Ertuğrul Özkök, "meslektaşlarımı kırar mıyım" kaygısıyla bir süredir ertelediğini söylediği, kendi deyişiyle "kritik" yazıları nihayet yayımladı. Fakat "meslektaşlar" kırılmaktan çok kızmış görünüyor. Mesela Milliyet'ten Melih Aşık, "Hortum yazıları neden azaldı" başlıklı yazısında (1 Haziran), "Banka satışlarının hızlandığı 2000 yılı sonlarından itibaren hortumlarla ilgili en sık yazanlardan biriydik" (haklı) dedikten sonra şöyle yazdı:

"Ancak bizler dediğimiz iki elin parmaklarını geçmeyen sayıda yazardık… Başta Hürriyet olmak üzere gazetelerin birinci sayfaları konuya yeterince ilgi göstermiyordu. Özkök'ün kişisel eğilimi de o yöndeydi. (…) 25 Nisan 2001'de şunları yazmıştı: 'İtiraf edeyim ki bu hortum kelimesini hiç sevmiyorum...' Özkök yazısında hortumlanan 14 milyar doların son 10 yılın savurganlık rakamı olarak gösterilen 195 milyar doların neredeyse onda biri olduğunu anımsatarak o kadar da büyük rakam olmadığını hatırlatıyordu."

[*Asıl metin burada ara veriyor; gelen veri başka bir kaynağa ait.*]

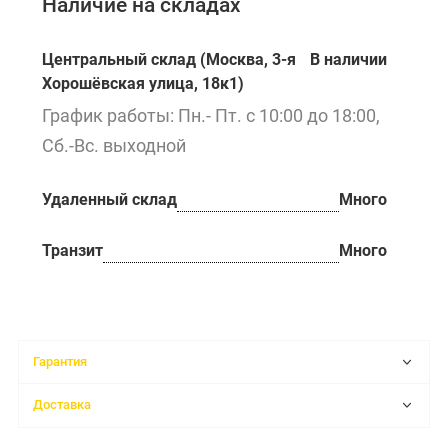
Наличие на складах
Центральный склад (Москва, 3-я
В наличии
Хорошёвская улица, 18к1)
График работы: Пн.- Пт. с 10:00 до 18:00,
Сб.-Вс. выходной
Удаленный склад
Много
Транзит
Много
Гарантия
Доставка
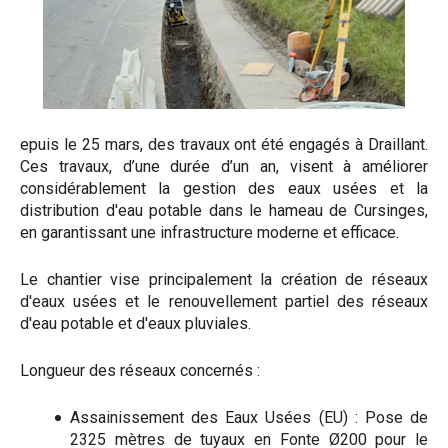
epuis le 25 mars, des travaux ont été engagés à Draillant.
Ces travaux, d’une durée d’un an, visent à améliorer
considérablement la gestion des eaux usées et la
distribution d'eau potable dans le hameau de Cursinges,
en garantissant une infrastructure moderne et efficace.
Le chantier vise principalement la création de réseaux
d'eaux usées et le renouvellement partiel des réseaux
d'eau potable et d'eaux pluviales.
Longueur des réseaux concernés :
Assainissement des Eaux Usées (EU) : Pose de
2325 mètres de tuyaux en Fonte Ø200 pour le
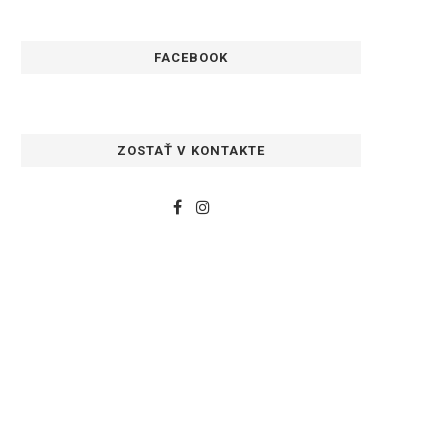
FACEBOOK
ZOSTAŤ V KONTAKTE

Aynı gün Ergun Babahan, Özkök'ün eski yazılarından benzer alıntılar yaptıktan sonra, iki dönemdeki iki farklı yaklaşımın nedeni olarak çok sık dile getirdiği bir iddiayı bir kez daha hatırlattı:

"Hep belirttiğim neden. O dönem Aydın Doğan'ın Dinç Bilgin'le ortaklık anlaşması imzaladığı veya imzalamaya hazırlandığı dönemdir. Doğan'ın SABAH Grubu'na hakim olma yolunda önemli adımlar attığı dönemdir. Ortaklık gündeme gelince Hortum ve Hortumcu kelimesini lügatten çıkarmak ister. SABAH yeniden güçlü bir rakip haline gelince lügat hemen değişir."

Bu iddia ne kadar geçerli bilemeyiz, onu bir kenara bırakıyoruz. Bizim derdimiz şu: Ergun Babahan öyle bir üslupla kaleme almış ki yazısını; hafızasına başvurmayan okurun, Sabah'ın bankalar meselesinde bir zamanlar Hürriyet'ten farklı bir tutum almış olduğunu düşünmesi işten bile değil.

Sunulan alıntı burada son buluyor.